BİR OF ÇEKSEM KARŞIKİ MAHALLE SALLACAK:))

                                                                                    Muhabbetle...

8 yorum:

  1. çok değişik bir Newbahar yazısı olmuş,iyide olmuş,arada bir içini dök bize...seni seviyoruz...

    YanıtlaSil
  2. Sanırım bendeki en sevdiğim özellik;konuşurken gülümsemek...Çünkü ben de sinir oluyorum böylelerine...
    Sen soğuk musun?
    Biz seninle konuşurken hiç soğukluk hissetmiyorum amaaaa:))
    Ben de çekingenim.Garip ama gerçek bu:)
    Bi offff çek,salla mahalleyi oh:)

    YanıtlaSil
  3. "Kırık cam teorisi" bu ismi "atılan çöp teorisi" olarak değiştirdim ben.Ne olacak herkes atmış demeden arasıra atılanları biz toplasak...Aynı dertten ben de muzdaribim.Sevgilerimle.

    YanıtlaSil
  4. Daha sonra üzerimi değiştim.
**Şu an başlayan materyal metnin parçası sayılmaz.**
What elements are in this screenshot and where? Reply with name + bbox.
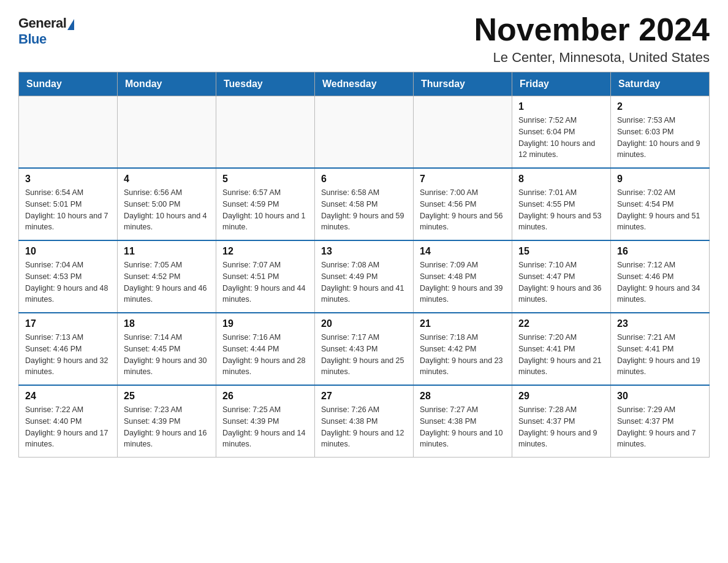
day-number: 16	[617, 246, 703, 257]
page-title: November 2024	[474, 12, 710, 47]
calendar-table: Sunday Monday Tuesday Wednesday Thursday…	[18, 72, 710, 458]
day-number: 23	[617, 318, 703, 329]
calendar-cell: 9 Sunrise: 7:02 AM Sunset: 4:54 PM Dayli…	[611, 168, 710, 240]
day-info: Sunrise: 7:00 AM Sunset: 4:56 PM Dayligh…	[420, 187, 506, 233]
day-number: 9	[617, 174, 703, 185]
day-info: Sunrise: 7:12 AM Sunset: 4:46 PM Dayligh…	[617, 259, 703, 305]
day-number: 25	[124, 391, 210, 402]
col-friday: Friday	[512, 72, 611, 96]
day-number: 8	[518, 174, 604, 185]
day-number: 27	[321, 391, 407, 402]
calendar-cell: 21 Sunrise: 7:18 AM Sunset: 4:42 PM Dayl…	[414, 313, 512, 385]
day-number: 30	[617, 391, 703, 402]
day-number: 11	[124, 246, 210, 257]
day-info: Sunrise: 7:25 AM Sunset: 4:39 PM Dayligh…	[222, 404, 308, 450]
calendar-cell: 14 Sunrise: 7:09 AM Sunset: 4:48 PM Dayl…	[414, 240, 512, 313]
calendar-cell: 16 Sunrise: 7:12 AM Sunset: 4:46 PM Dayl…	[611, 240, 710, 313]
day-number: 10	[25, 246, 111, 257]
day-info: Sunrise: 7:20 AM Sunset: 4:41 PM Dayligh…	[518, 332, 604, 378]
day-number: 19	[222, 318, 308, 329]
calendar-cell: 25 Sunrise: 7:23 AM Sunset: 4:39 PM Dayl…	[118, 385, 216, 458]
day-info: Sunrise: 7:05 AM Sunset: 4:52 PM Dayligh…	[124, 259, 210, 305]
calendar-cell: 19 Sunrise: 7:16 AM Sunset: 4:44 PM Dayl…	[216, 313, 315, 385]
logo-blue-text: Blue	[18, 31, 47, 47]
page-subtitle: Le Center, Minnesota, United States	[474, 50, 710, 66]
day-info: Sunrise: 7:23 AM Sunset: 4:39 PM Dayligh…	[124, 404, 210, 450]
calendar-cell: 3 Sunrise: 6:54 AM Sunset: 5:01 PM Dayli…	[19, 168, 118, 240]
calendar-cell: 2 Sunrise: 7:53 AM Sunset: 6:03 PM Dayli…	[611, 96, 710, 169]
calendar-week-row: 3 Sunrise: 6:54 AM Sunset: 5:01 PM Dayli…	[19, 168, 710, 240]
calendar-cell: 5 Sunrise: 6:57 AM Sunset: 4:59 PM Dayli…	[216, 168, 315, 240]
day-number: 29	[518, 391, 604, 402]
day-info: Sunrise: 7:18 AM Sunset: 4:42 PM Dayligh…	[420, 332, 506, 378]
day-info: Sunrise: 6:54 AM Sunset: 5:01 PM Dayligh…	[25, 187, 111, 233]
calendar-cell: 23 Sunrise: 7:21 AM Sunset: 4:41 PM Dayl…	[611, 313, 710, 385]
day-info: Sunrise: 7:04 AM Sunset: 4:53 PM Dayligh…	[25, 259, 111, 305]
day-info: Sunrise: 7:28 AM Sunset: 4:37 PM Dayligh…	[518, 404, 604, 450]
day-number: 3	[25, 174, 111, 185]
logo-general-text: General	[18, 15, 66, 31]
day-number: 21	[420, 318, 506, 329]
calendar-cell: 10 Sunrise: 7:04 AM Sunset: 4:53 PM Dayl…	[19, 240, 118, 313]
calendar-cell: 11 Sunrise: 7:05 AM Sunset: 4:52 PM Dayl…	[118, 240, 216, 313]
calendar-cell: 15 Sunrise: 7:10 AM Sunset: 4:47 PM Dayl…	[512, 240, 611, 313]
day-info: Sunrise: 7:22 AM Sunset: 4:40 PM Dayligh…	[25, 404, 111, 450]
calendar-week-row: 1 Sunrise: 7:52 AM Sunset: 6:04 PM Dayli…	[19, 96, 710, 169]
col-tuesday: Tuesday	[216, 72, 315, 96]
day-number: 2	[617, 101, 703, 112]
day-number: 28	[420, 391, 506, 402]
day-info: Sunrise: 7:21 AM Sunset: 4:41 PM Dayligh…	[617, 332, 703, 378]
calendar-cell: 29 Sunrise: 7:28 AM Sunset: 4:37 PM Dayl…	[512, 385, 611, 458]
col-sunday: Sunday	[19, 72, 118, 96]
col-monday: Monday	[118, 72, 216, 96]
day-info: Sunrise: 7:53 AM Sunset: 6:03 PM Dayligh…	[617, 115, 703, 161]
calendar-cell: 7 Sunrise: 7:00 AM Sunset: 4:56 PM Dayli…	[414, 168, 512, 240]
day-number: 26	[222, 391, 308, 402]
calendar-cell: 26 Sunrise: 7:25 AM Sunset: 4:39 PM Dayl…	[216, 385, 315, 458]
day-number: 6	[321, 174, 407, 185]
calendar-cell: 20 Sunrise: 7:17 AM Sunset: 4:43 PM Dayl…	[315, 313, 414, 385]
calendar-cell: 1 Sunrise: 7:52 AM Sunset: 6:04 PM Dayli…	[512, 96, 611, 169]
calendar-cell	[216, 96, 315, 169]
day-info: Sunrise: 6:58 AM Sunset: 4:58 PM Dayligh…	[321, 187, 407, 233]
calendar-cell: 24 Sunrise: 7:22 AM Sunset: 4:40 PM Dayl…	[19, 385, 118, 458]
calendar-header-row: Sunday Monday Tuesday Wednesday Thursday…	[19, 72, 710, 96]
day-info: Sunrise: 7:10 AM Sunset: 4:47 PM Dayligh…	[518, 259, 604, 305]
title-section: November 2024 Le Center, Minnesota, Unit…	[474, 12, 710, 66]
calendar-cell: 27 Sunrise: 7:26 AM Sunset: 4:38 PM Dayl…	[315, 385, 414, 458]
calendar-cell	[315, 96, 414, 169]
day-info: Sunrise: 7:13 AM Sunset: 4:46 PM Dayligh…	[25, 332, 111, 378]
day-info: Sunrise: 7:07 AM Sunset: 4:51 PM Dayligh…	[222, 259, 308, 305]
day-info: Sunrise: 7:52 AM Sunset: 6:04 PM Dayligh…	[518, 115, 604, 161]
calendar-cell	[118, 96, 216, 169]
calendar-cell: 30 Sunrise: 7:29 AM Sunset: 4:37 PM Dayl…	[611, 385, 710, 458]
day-info: Sunrise: 7:29 AM Sunset: 4:37 PM Dayligh…	[617, 404, 703, 450]
day-number: 20	[321, 318, 407, 329]
calendar-cell: 12 Sunrise: 7:07 AM Sunset: 4:51 PM Dayl…	[216, 240, 315, 313]
logo: General Blue	[18, 12, 74, 47]
day-info: Sunrise: 7:02 AM Sunset: 4:54 PM Dayligh…	[617, 187, 703, 233]
day-number: 1	[518, 101, 604, 112]
calendar-cell: 8 Sunrise: 7:01 AM Sunset: 4:55 PM Dayli…	[512, 168, 611, 240]
calendar-cell: 4 Sunrise: 6:56 AM Sunset: 5:00 PM Dayli…	[118, 168, 216, 240]
day-number: 12	[222, 246, 308, 257]
col-thursday: Thursday	[414, 72, 512, 96]
calendar-week-row: 17 Sunrise: 7:13 AM Sunset: 4:46 PM Dayl…	[19, 313, 710, 385]
day-number: 13	[321, 246, 407, 257]
day-number: 15	[518, 246, 604, 257]
day-number: 18	[124, 318, 210, 329]
calendar-cell	[414, 96, 512, 169]
day-info: Sunrise: 7:17 AM Sunset: 4:43 PM Dayligh…	[321, 332, 407, 378]
calendar-cell: 28 Sunrise: 7:27 AM Sunset: 4:38 PM Dayl…	[414, 385, 512, 458]
day-number: 5	[222, 174, 308, 185]
day-number: 22	[518, 318, 604, 329]
col-saturday: Saturday	[611, 72, 710, 96]
day-info: Sunrise: 6:57 AM Sunset: 4:59 PM Dayligh…	[222, 187, 308, 233]
calendar-cell	[19, 96, 118, 169]
day-info: Sunrise: 7:26 AM Sunset: 4:38 PM Dayligh…	[321, 404, 407, 450]
day-info: Sunrise: 6:56 AM Sunset: 5:00 PM Dayligh…	[124, 187, 210, 233]
calendar-cell: 13 Sunrise: 7:08 AM Sunset: 4:49 PM Dayl…	[315, 240, 414, 313]
day-info: Sunrise: 7:09 AM Sunset: 4:48 PM Dayligh…	[420, 259, 506, 305]
day-info: Sunrise: 7:01 AM Sunset: 4:55 PM Dayligh…	[518, 187, 604, 233]
calendar-cell: 6 Sunrise: 6:58 AM Sunset: 4:58 PM Dayli…	[315, 168, 414, 240]
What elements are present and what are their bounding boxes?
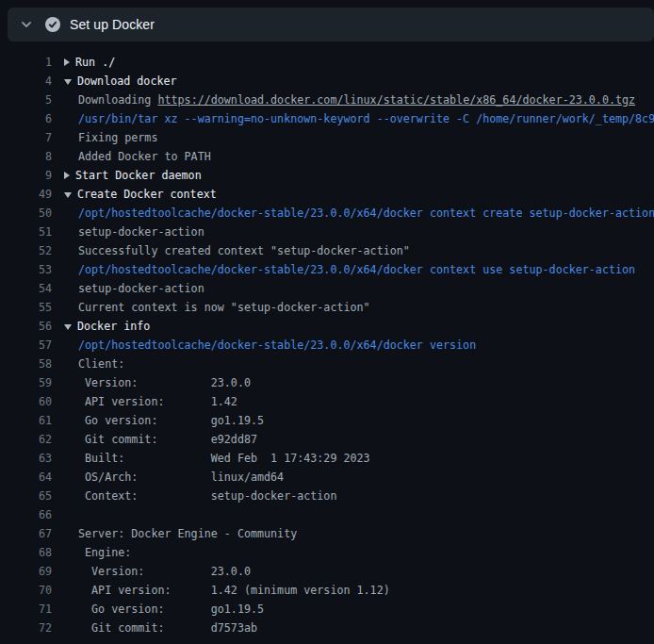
line-number[interactable]: 4 xyxy=(0,74,52,88)
log-line: 65 Context: setup-docker-action xyxy=(0,487,654,505)
line-number[interactable]: 56 xyxy=(0,320,52,333)
line-number[interactable]: 70 xyxy=(0,584,52,597)
log-area: 1Run ./4Download docker5Downloading http… xyxy=(0,41,654,644)
log-text: Context: setup-docker-action xyxy=(78,489,336,503)
log-line: 66 xyxy=(0,505,654,524)
line-number[interactable]: 59 xyxy=(0,376,52,389)
log-text: Built: Wed Feb 1 17:43:29 2023 xyxy=(78,452,370,465)
log-line: 9Start Docker daemon xyxy=(0,166,654,185)
log-text: Downloading https://download.docker.com/… xyxy=(78,93,635,107)
log-group-header[interactable]: Create Docker context xyxy=(64,188,217,201)
log-line: 71 Go version: go1.19.5 xyxy=(0,600,654,619)
log-line: 63 Built: Wed Feb 1 17:43:29 2023 xyxy=(0,449,654,468)
line-number[interactable]: 64 xyxy=(0,471,52,484)
log-line: 8Added Docker to PATH xyxy=(0,147,654,166)
log-line: 61 Go version: go1.19.5 xyxy=(0,411,654,430)
triangle-down-icon[interactable] xyxy=(64,324,72,330)
log-line: 51setup-docker-action xyxy=(0,223,654,241)
log-group-header[interactable]: Docker info xyxy=(64,320,150,333)
log-text: Git commit: e92dd87 xyxy=(78,433,257,446)
log-line: 69 Version: 23.0.0 xyxy=(0,562,654,581)
log-line: 67Server: Docker Engine - Community xyxy=(0,524,654,543)
line-number[interactable]: 65 xyxy=(0,489,52,503)
log-text: API version: 1.42 xyxy=(78,395,237,408)
line-number[interactable]: 55 xyxy=(0,301,52,314)
line-number[interactable]: 72 xyxy=(0,621,52,635)
log-text: setup-docker-action xyxy=(78,225,204,239)
step-header[interactable]: Set up Docker xyxy=(8,8,654,41)
group-title: Run ./ xyxy=(75,56,115,69)
line-number[interactable]: 50 xyxy=(0,206,52,220)
download-url-link[interactable]: https://download.docker.com/linux/static… xyxy=(157,93,635,107)
log-line: 58Client: xyxy=(0,355,654,373)
line-number[interactable]: 62 xyxy=(0,433,52,446)
log-text: Fixing perms xyxy=(78,131,157,144)
log-line: 70 API version: 1.42 (minimum version 1.… xyxy=(0,581,654,600)
log-line: 62 Git commit: e92dd87 xyxy=(0,430,654,449)
line-number[interactable]: 51 xyxy=(0,225,52,239)
command-text: /opt/hostedtoolcache/docker-stable/23.0.… xyxy=(78,206,654,220)
line-number[interactable]: 58 xyxy=(0,357,52,371)
log-text: OS/Arch: linux/amd64 xyxy=(78,471,284,484)
chevron-down-icon[interactable] xyxy=(19,17,34,32)
line-number[interactable]: 54 xyxy=(0,282,52,295)
log-text: Go version: go1.19.5 xyxy=(78,414,264,427)
log-group-header[interactable]: Run ./ xyxy=(64,56,115,69)
log-line: 1Run ./ xyxy=(0,53,654,72)
log-text: Added Docker to PATH xyxy=(78,150,211,163)
log-line: 72 Git commit: d7573ab xyxy=(0,619,654,637)
log-text: setup-docker-action xyxy=(78,282,204,295)
log-group-header[interactable]: Download docker xyxy=(64,74,177,88)
line-number[interactable]: 66 xyxy=(0,508,52,521)
log-line: 60 API version: 1.42 xyxy=(0,392,654,411)
log-text: Server: Docker Engine - Community xyxy=(78,527,297,540)
line-number[interactable]: 71 xyxy=(0,603,52,616)
triangle-down-icon[interactable] xyxy=(64,192,72,198)
log-line: 52Successfully created context "setup-do… xyxy=(0,241,654,260)
log-line: 68 Engine: xyxy=(0,543,654,562)
command-text: /opt/hostedtoolcache/docker-stable/23.0.… xyxy=(78,339,476,352)
line-number[interactable]: 63 xyxy=(0,452,52,465)
log-text: Successfully created context "setup-dock… xyxy=(78,244,410,257)
line-number[interactable]: 8 xyxy=(0,150,52,163)
triangle-right-icon[interactable] xyxy=(64,172,70,179)
log-text: Version: 23.0.0 xyxy=(78,565,251,578)
log-line: 6/usr/bin/tar xz --warning=no-unknown-ke… xyxy=(0,109,654,128)
log-line: 50/opt/hostedtoolcache/docker-stable/23.… xyxy=(0,204,654,223)
line-number[interactable]: 49 xyxy=(0,188,52,201)
line-number[interactable]: 61 xyxy=(0,414,52,427)
line-number[interactable]: 52 xyxy=(0,244,52,257)
log-text: Engine: xyxy=(78,546,131,559)
log-text: Version: 23.0.0 xyxy=(78,376,251,389)
line-number[interactable]: 60 xyxy=(0,395,52,408)
log-text: Git commit: d7573ab xyxy=(78,621,257,635)
line-number[interactable]: 6 xyxy=(0,112,52,125)
line-number[interactable]: 7 xyxy=(0,131,52,144)
log-line: 64 OS/Arch: linux/amd64 xyxy=(0,468,654,487)
line-number[interactable]: 9 xyxy=(0,169,52,182)
group-title: Docker info xyxy=(77,320,150,333)
log-text: Current context is now "setup-docker-act… xyxy=(78,301,370,314)
log-line: 56Docker info xyxy=(0,317,654,336)
line-number[interactable]: 1 xyxy=(0,56,52,69)
log-text: Client: xyxy=(78,357,124,371)
log-line: 57/opt/hostedtoolcache/docker-stable/23.… xyxy=(0,336,654,355)
line-number[interactable]: 53 xyxy=(0,263,52,276)
log-text: Go version: go1.19.5 xyxy=(78,603,264,616)
log-group-header[interactable]: Start Docker daemon xyxy=(64,169,202,182)
command-text: /opt/hostedtoolcache/docker-stable/23.0.… xyxy=(78,263,635,276)
check-circle-icon xyxy=(45,17,60,32)
line-number[interactable]: 67 xyxy=(0,527,52,540)
line-number[interactable]: 5 xyxy=(0,93,52,107)
command-text: /usr/bin/tar xz --warning=no-unknown-key… xyxy=(78,112,654,125)
line-number[interactable]: 57 xyxy=(0,339,52,352)
line-number[interactable]: 68 xyxy=(0,546,52,559)
log-line: 55Current context is now "setup-docker-a… xyxy=(0,298,654,317)
triangle-down-icon[interactable] xyxy=(64,79,72,85)
triangle-right-icon[interactable] xyxy=(64,58,70,66)
log-line: 54setup-docker-action xyxy=(0,279,654,298)
group-title: Start Docker daemon xyxy=(75,169,202,182)
log-line: 53/opt/hostedtoolcache/docker-stable/23.… xyxy=(0,260,654,279)
line-number[interactable]: 69 xyxy=(0,565,52,578)
log-line: 59 Version: 23.0.0 xyxy=(0,373,654,392)
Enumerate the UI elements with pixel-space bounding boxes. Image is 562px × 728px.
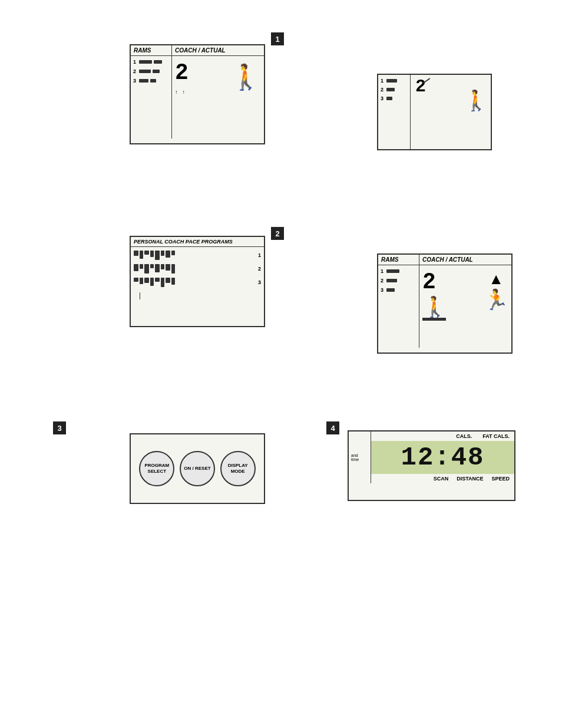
p2-bar-row-3: 3	[381, 95, 408, 101]
bar-row-2: 2	[133, 68, 169, 74]
pb-1-6	[161, 251, 164, 256]
pb-3-1	[134, 278, 138, 282]
panel-rams-coach-2: RAMS COACH / ACTUAL 1 2 3 2 🚶	[377, 253, 513, 354]
digital-time-display: 12:48	[371, 441, 514, 474]
pb-1-1	[134, 251, 138, 256]
left-label-and: and	[351, 453, 368, 457]
walk-bar	[422, 318, 446, 321]
panel-6-inner: and time CALS. FAT CALS. 12:48 SCAN DIST…	[349, 431, 514, 483]
panel-1-number: 2	[175, 62, 189, 84]
p4-row-2: 2	[381, 278, 384, 284]
pb-3-6	[161, 278, 164, 287]
mini-bar-1b	[154, 60, 162, 64]
p4-mini-bar-1	[386, 269, 399, 273]
panel-4-right: 2 🚶 ▲ 🏃	[419, 265, 511, 348]
pb-2-3	[144, 264, 149, 274]
pace-programs-header: PERSONAL COACH PACE PROGRAMS	[131, 237, 264, 247]
pb-1-4	[150, 251, 154, 257]
mini-bar-3b	[150, 79, 156, 83]
panel-1-right: 2 ↑ ↑ 🚶	[172, 56, 264, 139]
row-num-1: 1	[133, 59, 136, 65]
panel-1-header: RAMS COACH / ACTUAL	[131, 45, 264, 56]
row-num-3: 3	[133, 78, 136, 84]
pb-3-7	[166, 278, 170, 283]
pb-1-5	[155, 251, 160, 260]
p2-number: 2	[415, 78, 426, 95]
bar-row-3: 3	[133, 78, 169, 84]
p2-mini-bar-3	[386, 97, 392, 100]
panel-4-header: RAMS COACH / ACTUAL	[378, 255, 511, 265]
pace-bars-3	[134, 278, 254, 287]
p2-bar-row-1: 1	[381, 78, 408, 84]
pb-3-4	[150, 278, 154, 286]
p4-bar-row-1: 1	[381, 268, 416, 274]
panel-1-left: 1 2 3	[131, 56, 172, 139]
distance-label: DISTANCE	[457, 476, 483, 482]
p4-bar-row-2: 2	[381, 278, 416, 284]
pb-1-8	[171, 251, 175, 255]
scan-label: SCAN	[434, 476, 449, 482]
panel-4-number: 2	[422, 271, 447, 294]
pace-bars-1	[134, 251, 254, 260]
display-bottom-labels: SCAN DISTANCE SPEED	[371, 474, 514, 483]
pace-row-1: 1	[134, 251, 261, 260]
panel-digital-display: and time CALS. FAT CALS. 12:48 SCAN DIST…	[348, 430, 515, 501]
mini-bar-1a	[139, 60, 152, 64]
coach-actual-label: COACH / ACTUAL	[172, 45, 264, 55]
pb-2-1	[134, 264, 138, 271]
pb-3-2	[140, 278, 143, 284]
rams-label: RAMS	[131, 45, 172, 55]
p2-row-2: 2	[381, 87, 384, 93]
tick-line	[140, 292, 140, 299]
p4-mini-bar-2	[386, 279, 397, 282]
panel-1-body: 1 2 3 2 ↑ ↑	[131, 56, 264, 139]
panel-rams-coach-1: RAMS COACH / ACTUAL 1 2 3	[130, 44, 265, 144]
p2-bar-row-2: 2	[381, 87, 408, 93]
pb-1-7	[166, 251, 170, 258]
pb-2-6	[161, 264, 164, 269]
left-label-time: time	[351, 457, 368, 462]
panel-2-left: 1 2 3	[378, 75, 411, 149]
fat-cals-label: FAT CALS.	[482, 433, 510, 439]
pb-1-2	[140, 251, 143, 259]
p2-row-1: 1	[381, 78, 384, 84]
up-arrow-4: ▲	[488, 271, 504, 286]
pb-2-5	[155, 264, 160, 272]
pb-3-3	[144, 278, 149, 283]
panel-2-right: 2 🚶	[411, 75, 493, 149]
panel-pace-programs: PERSONAL COACH PACE PROGRAMS 1	[130, 236, 265, 327]
program-select-button[interactable]: PROGRAM SELECT	[139, 451, 174, 486]
p2-person-icon: 🚶	[464, 88, 488, 112]
pace-row-3: 3	[134, 278, 261, 287]
walk-icon-4: 🚶	[422, 297, 447, 317]
pace-programs-body: 1 2	[131, 247, 264, 303]
display-main: CALS. FAT CALS. 12:48 SCAN DISTANCE SPEE…	[371, 431, 514, 483]
step-badge-3: 3	[53, 421, 66, 434]
display-mode-button[interactable]: DISPLAY MODE	[220, 451, 256, 486]
p4-coach-label: COACH / ACTUAL	[419, 255, 511, 265]
speed-label: SPEED	[491, 476, 510, 482]
p4-bar-row-3: 3	[381, 287, 416, 293]
panel-buttons: PROGRAM SELECT ON / RESET DISPLAY MODE	[130, 433, 265, 504]
pb-1-3	[144, 251, 149, 255]
mini-bar-2b	[153, 70, 160, 73]
step-badge-4: 4	[326, 421, 339, 434]
pace-bars-2	[134, 264, 254, 274]
person-icon-1: 🚶	[230, 65, 261, 90]
panel-4-left: 1 2 3	[378, 265, 419, 348]
on-reset-button[interactable]: ON / RESET	[180, 451, 215, 486]
pace-num-2: 2	[258, 266, 261, 272]
arrow-indicator-1: ↑	[175, 89, 178, 95]
pb-2-8	[171, 264, 175, 274]
p4-row-1: 1	[381, 268, 384, 274]
panel-4-body: 1 2 3 2 🚶 ▲ 🏃	[378, 265, 511, 348]
arrow-indicator-2: ↑	[183, 89, 186, 95]
run-icon-4: 🏃	[484, 289, 508, 309]
p4-row-3: 3	[381, 287, 384, 293]
panel-2-body: 1 2 3 2 🚶	[378, 75, 493, 149]
cals-label: CALS.	[456, 433, 472, 439]
panel-small-1: 1 2 3 2 🚶	[377, 74, 492, 150]
p4-rams-label: RAMS	[378, 255, 419, 265]
bar-row-1: 1	[133, 59, 169, 65]
step-badge-2: 2	[271, 227, 284, 240]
Elime battal boy çöp torbası aldım, birde plastik eldiven.
    Önce bahçeden başladım, sonra sokak ve apartmanın etrafı...
    Geri zekalının attığı çöp poşetini toplamak kolay olmadı. Köpekler eşelemiş geceden.
    Ve koskoca battal boy çöp torbası ağzına kadar doldu. Pet şişeler, cips ve dondurma ambalajları, pastorize süt kutuları (bunları nasıl sokağa atarki insan), evet-hayır broşürleri, marketlerin indirim dergileri vs. vs.

    YanıtlaSil
  5. Farklı bir Newbahar esintisi olmuş bu. Yine güzel, yine içten. Yaşamın içinde her şey var. Hepsi de ayrı oyalıyor insanı. Başka türlü zaman nasıl geçer...
    Sevgiler...

    YanıtlaSil
  6. eski Nevbahar mı gelmiş ne:)) hadi asma suratını kalk bak işine kolay gelsin canım sevgiler selamlar

    YanıtlaSil
  7. merhabalar bazen böyle yazmak içimizin sesini yansıtmak güzel oluyor ...çöp atıyorlar bir de yerlere tükürenleri görüyorum..

    çocukluğumda herkes evinin önünü süpürürdü..

    çevresine karşı duyarsız olanlara,söyleyecek söz bile bulamıyorum..
    sevgilerimle...

    YanıtlaSil
  8. Newbahar'ım, benim de bir of çekesim var ve çekersem dünya sallanacak :) Şu an ufak ufak çekiyorum ev sallanıyor :) Kısacası o sıkıntılı haller tüm bavullarını alıp bana da yerleşti. Sanırım son zamanların en bunalımlı halimi geçiriyorum. Biri sanki gırtlağıma yapışmış boğazlıyor gibi :)

    Kapalıkapılar'ın şiir ve yazılarını özledik.
    Çal da biz de okuyalım :)

    Canımcım dünyanın derdi bitmiyor aman deyip boşverilmiyor. Ne yapalım bazen sıkıntılı bazen mutlu bu hayatı böyle götüreceğiz artık.

    Dilerim mutlu günler hep seninle olsun.